A Little Taste Of History (18)

Topic: New York City's Theatres Pre: 1911 #1

Abbey's Park Theatre

Nearly on the site of the old Buck's Horn Tavern, Abbey's Park Theatre stood in the seventies and eighties. The Stock company was one of the best in New York, containing several actors who later joined Daly's company. Between seasons many well-known actors appeared; among them, Mrs. Langtry, who made her American debut upon this stage.

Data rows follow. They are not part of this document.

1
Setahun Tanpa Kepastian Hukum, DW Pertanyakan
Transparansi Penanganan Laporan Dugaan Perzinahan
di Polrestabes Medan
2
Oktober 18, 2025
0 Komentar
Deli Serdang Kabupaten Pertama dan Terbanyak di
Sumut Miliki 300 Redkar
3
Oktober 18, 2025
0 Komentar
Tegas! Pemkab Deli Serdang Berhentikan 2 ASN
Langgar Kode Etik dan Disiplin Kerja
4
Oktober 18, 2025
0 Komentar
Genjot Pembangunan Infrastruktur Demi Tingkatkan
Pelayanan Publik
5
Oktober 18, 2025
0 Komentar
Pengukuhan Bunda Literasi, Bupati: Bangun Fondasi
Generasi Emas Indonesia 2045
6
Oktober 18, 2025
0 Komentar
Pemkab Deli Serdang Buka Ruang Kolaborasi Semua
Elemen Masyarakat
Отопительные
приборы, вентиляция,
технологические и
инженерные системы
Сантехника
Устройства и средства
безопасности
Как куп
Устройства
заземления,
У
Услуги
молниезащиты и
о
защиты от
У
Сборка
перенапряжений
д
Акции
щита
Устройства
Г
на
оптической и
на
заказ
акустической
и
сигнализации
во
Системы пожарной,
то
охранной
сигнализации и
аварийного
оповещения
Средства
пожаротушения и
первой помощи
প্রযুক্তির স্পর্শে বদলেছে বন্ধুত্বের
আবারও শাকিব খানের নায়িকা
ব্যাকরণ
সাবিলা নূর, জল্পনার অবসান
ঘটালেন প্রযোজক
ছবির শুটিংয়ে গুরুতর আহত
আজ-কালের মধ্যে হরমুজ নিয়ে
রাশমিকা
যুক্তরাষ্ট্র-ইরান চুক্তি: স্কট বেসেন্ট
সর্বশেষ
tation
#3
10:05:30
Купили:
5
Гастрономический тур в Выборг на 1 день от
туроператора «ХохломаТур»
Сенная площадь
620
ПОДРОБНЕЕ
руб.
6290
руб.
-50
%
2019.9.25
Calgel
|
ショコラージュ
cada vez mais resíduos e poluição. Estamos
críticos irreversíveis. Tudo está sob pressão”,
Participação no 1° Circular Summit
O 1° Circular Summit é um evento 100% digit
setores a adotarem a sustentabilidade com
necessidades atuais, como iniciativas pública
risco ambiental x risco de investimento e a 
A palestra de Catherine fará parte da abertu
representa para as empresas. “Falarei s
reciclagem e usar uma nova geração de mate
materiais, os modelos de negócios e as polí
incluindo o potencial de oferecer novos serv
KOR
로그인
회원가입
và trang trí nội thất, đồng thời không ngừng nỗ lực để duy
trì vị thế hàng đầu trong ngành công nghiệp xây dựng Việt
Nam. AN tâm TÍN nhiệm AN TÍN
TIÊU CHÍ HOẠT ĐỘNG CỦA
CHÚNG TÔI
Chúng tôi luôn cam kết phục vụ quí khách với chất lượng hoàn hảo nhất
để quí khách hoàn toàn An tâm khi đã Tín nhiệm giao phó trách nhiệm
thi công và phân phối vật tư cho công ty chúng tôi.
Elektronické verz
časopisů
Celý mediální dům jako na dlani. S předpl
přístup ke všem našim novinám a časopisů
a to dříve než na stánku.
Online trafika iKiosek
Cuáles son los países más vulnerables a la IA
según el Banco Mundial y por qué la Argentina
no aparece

The house was planned by Dion Boucicault, but he got into difficulties and was not its manager when it opened in 1874. It came under the management of Abbey on November 27, 1876,the actress Lotta being his financial backer. Among the plays first given here was "The Gilded Age" in which John T. Raymond appeared as the protagonist, Colonel Mulberry Sellers. The play was founded on Mark Twain's story of the same name. The house was destroyed by fire, October 30, 1882,several hours before the evening performance, and was not rebuilt.

Lester Wallack's Theatre

Lester Wallack moved into his up-town theatre at the northeast corner of Thirtieth Street in February, 1881, but the building was not ready for opening until January 4, 1882. The exterior of the building has never been completely finished. Here Wallack had an excellent stock company as before; but the house never became so famous or so popular as the old Thirteenth street theatre perhaps, because a new generation of theatre-goers had grown up and the actor-manager was getting old. He retired from active management, and the house opened as Palmer's Theatre on October 8, 1888, to become and remain Wallack's once more on December 7, 1896.

Banvard's Museum and Theatre

The oldest theatre in this neighborhood was originally Banvard's Museum and Theatre at 1221 Broadway, near Thirtieth Street. It was the first building in the city erected expressly for museum purposes, and was opened June 17, 1867. It became Wood's Museum and Metropolitan Theatre in 1868, and Wood's Museum and Menagerie in 1869. Very good plays with first-class actors were given under both managers, as I can personally testify. In 1877, it became the Broadway Theatre, and two years later it became Daly's remaining under the management of Augustin Daly until his death. It was the one theatre where the visitor could find the perfection of acting, management, and presentation, whether the play were a French or German farce or a Shakesperian revival. Ada Rehan, John Drew, Mrs. Gilbert, James Lewis, George Clarke, and others were known, admired, and loved by a generation of theatre-goers.